初日にウナギの生け作り弁当を戻したとき、30通以上もあったメールを全部返信し切れたのは奇跡にも等しい。
きっとあの時、神は言っていた。まだ死ぬ時ではないと。
というか返信しきれなかったら、マジでどうなってたんだろう。考えるだけでも恐ろしい。
「がんばれー敷島―。私のためにもがんばれー」
俺が食べきれなかった時には水門にも何かペナルティがあるのだろう。
割と深刻な問題らしい。ひらひらとした気の抜けた応援ながら、俺は顎に最後の踏ん張りを込める。
ついには最後の一切れを口に突っ込み、噛まずに飲んだ。
食道にて存在感を示すそれを全身の筋肉をフル稼働させて胃へと落下させる。
「…ふ」
「あ、倒れた。」
床に倒れこんだまま、ガッツポーズ。
クラス中が英雄に拍手する。気が付けば、五時限目の教員まで混じっていた。そんなすごいもの見たみたいな顔すんなよ。大人ならあいつを止めてくれよ。
「45分ぎり。ま、今日のはすごかったからね」
「………なあおい。敷島。お前がそこまでして箱庭ちゃんの弁当喰う理由ってなによ」
「………ごめん、竹原……
今これ以上しゃべったらヤバい。物理的に」
「ほんと吐くなよ…?」
こうまでして、俺が超ド級のヤンデレ、木附箱庭と付き合うのはまあ単純に言えば箱庭が超絶美少女でそんな子と付き合える機会なんてめったにないから。
という消極的な理由なのだったが。
今は違う。
この弁当、殺人弁当(失礼)に負けられない。
心底に流れる俺の男としてのくだらない意地が食せと仁王立ちしているからでもある。
彼女も実は練習の途中なのではないだろうか。
酢飯や筋も、おいしく仕上げるための方法をどこか根本から間違えているだけなのではないだろうか。
ならば男として彼女の成長をしかと見届けてやるのが筋だ!
そういう期待を込めて、俺は彼女と戦い続けている。
目下裏切られまくっているが。
次の授業まであと15分、わずかな安息の時間を敷島は教室の片隅で静かに座って過ごした。

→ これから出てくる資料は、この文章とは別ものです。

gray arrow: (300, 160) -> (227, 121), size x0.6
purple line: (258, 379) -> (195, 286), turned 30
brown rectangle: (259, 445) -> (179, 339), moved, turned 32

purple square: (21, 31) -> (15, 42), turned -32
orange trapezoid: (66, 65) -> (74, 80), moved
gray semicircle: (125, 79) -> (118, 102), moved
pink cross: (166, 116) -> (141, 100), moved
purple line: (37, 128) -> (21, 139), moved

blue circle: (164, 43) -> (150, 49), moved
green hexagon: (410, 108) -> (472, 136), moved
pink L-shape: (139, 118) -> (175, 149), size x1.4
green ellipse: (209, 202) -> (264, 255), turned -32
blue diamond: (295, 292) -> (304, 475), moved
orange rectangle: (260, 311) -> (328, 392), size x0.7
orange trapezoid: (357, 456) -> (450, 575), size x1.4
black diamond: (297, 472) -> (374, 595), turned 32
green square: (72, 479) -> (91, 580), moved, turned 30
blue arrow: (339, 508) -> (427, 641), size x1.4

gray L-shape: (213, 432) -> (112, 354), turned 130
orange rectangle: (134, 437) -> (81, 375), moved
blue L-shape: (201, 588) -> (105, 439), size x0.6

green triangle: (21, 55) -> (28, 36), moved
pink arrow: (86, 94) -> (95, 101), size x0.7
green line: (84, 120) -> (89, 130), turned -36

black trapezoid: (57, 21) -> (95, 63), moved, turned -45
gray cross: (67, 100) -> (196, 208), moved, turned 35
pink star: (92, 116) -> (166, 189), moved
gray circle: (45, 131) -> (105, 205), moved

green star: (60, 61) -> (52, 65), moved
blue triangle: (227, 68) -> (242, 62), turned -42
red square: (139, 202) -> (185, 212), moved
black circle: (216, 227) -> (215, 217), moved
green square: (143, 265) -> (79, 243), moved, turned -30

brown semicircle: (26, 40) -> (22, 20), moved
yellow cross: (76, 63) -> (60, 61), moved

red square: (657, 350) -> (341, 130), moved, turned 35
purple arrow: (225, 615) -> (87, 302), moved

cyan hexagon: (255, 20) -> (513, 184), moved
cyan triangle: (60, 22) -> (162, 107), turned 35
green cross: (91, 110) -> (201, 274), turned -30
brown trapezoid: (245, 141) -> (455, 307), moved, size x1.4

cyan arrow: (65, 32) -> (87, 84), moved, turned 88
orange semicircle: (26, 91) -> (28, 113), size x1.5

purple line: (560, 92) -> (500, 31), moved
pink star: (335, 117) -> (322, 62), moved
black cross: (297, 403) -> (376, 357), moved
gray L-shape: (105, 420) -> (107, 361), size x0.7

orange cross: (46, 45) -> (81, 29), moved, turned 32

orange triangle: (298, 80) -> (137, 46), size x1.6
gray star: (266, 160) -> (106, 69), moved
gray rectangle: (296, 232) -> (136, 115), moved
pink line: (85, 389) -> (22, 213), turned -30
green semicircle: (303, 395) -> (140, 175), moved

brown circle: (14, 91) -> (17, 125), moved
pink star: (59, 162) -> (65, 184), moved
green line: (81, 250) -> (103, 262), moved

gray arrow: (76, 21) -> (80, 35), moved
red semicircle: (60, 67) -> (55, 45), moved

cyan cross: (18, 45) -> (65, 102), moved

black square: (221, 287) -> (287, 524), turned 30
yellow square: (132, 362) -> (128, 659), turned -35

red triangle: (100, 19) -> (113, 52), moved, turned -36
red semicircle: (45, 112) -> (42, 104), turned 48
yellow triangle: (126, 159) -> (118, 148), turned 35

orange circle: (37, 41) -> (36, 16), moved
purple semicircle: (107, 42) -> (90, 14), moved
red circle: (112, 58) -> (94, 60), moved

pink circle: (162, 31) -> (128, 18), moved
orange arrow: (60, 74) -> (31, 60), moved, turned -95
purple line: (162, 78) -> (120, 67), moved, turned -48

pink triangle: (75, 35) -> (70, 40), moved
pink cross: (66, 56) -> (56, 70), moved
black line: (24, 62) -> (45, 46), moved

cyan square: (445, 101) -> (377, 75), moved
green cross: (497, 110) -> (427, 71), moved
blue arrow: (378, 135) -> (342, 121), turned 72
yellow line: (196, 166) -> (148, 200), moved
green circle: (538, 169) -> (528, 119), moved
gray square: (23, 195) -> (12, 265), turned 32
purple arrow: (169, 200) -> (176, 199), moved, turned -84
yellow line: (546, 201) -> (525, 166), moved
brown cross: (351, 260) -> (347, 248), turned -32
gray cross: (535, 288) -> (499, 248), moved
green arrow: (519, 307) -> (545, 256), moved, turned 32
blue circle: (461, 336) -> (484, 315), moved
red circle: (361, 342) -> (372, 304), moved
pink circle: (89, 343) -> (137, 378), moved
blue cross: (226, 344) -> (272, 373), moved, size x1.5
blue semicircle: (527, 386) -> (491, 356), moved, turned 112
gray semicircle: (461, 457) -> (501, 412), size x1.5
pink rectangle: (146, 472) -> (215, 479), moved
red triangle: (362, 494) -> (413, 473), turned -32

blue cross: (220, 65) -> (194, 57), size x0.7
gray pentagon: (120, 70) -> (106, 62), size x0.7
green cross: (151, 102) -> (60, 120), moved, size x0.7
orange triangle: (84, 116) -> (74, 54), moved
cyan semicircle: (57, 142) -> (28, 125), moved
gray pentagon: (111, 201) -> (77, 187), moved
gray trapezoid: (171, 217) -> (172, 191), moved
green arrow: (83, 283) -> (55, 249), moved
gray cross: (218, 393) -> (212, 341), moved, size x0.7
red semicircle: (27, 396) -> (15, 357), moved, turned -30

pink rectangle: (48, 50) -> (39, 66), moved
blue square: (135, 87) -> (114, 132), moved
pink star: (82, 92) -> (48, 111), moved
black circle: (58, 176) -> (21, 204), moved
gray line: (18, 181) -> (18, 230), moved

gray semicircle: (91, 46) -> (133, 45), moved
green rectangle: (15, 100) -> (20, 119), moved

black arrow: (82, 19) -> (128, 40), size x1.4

「……はああああ、敷島くん今日も食べきってくれた…」
コの字になっている校舎の向かい側、ちょうど敷島の教室がのぞける屋上から双眼鏡を手に箱庭は恍惚の表情を浮かべる。
「酢飯ショックもスジだけ肉もきつそうだったけど、まだぬるかったわかしら。もう少し厳しくしてもいけそうね…」
「それにしても………」
「苦しそうに食べる敷島クンほんッッッッッッッとかわいいーーーーーーーーーーーーーーッッッ」
残念なことに箱庭はこういう人間なのであった。
「明日は超ぬるぬるでせめて見ようかしら…ああ、到底人間の食事と思えないような弁当を見た彼の顔がはやくみたいわ………」
本当に残念なことに彼女はこういう外道なのであった。
そりゃ美少女でもモテないわけである。
敷島がこの拷問から解放されるのはまだ当分先のことだろう。
箱庭は、手帳にびっしりと書き込まれたレシピを見て舌なめずりした。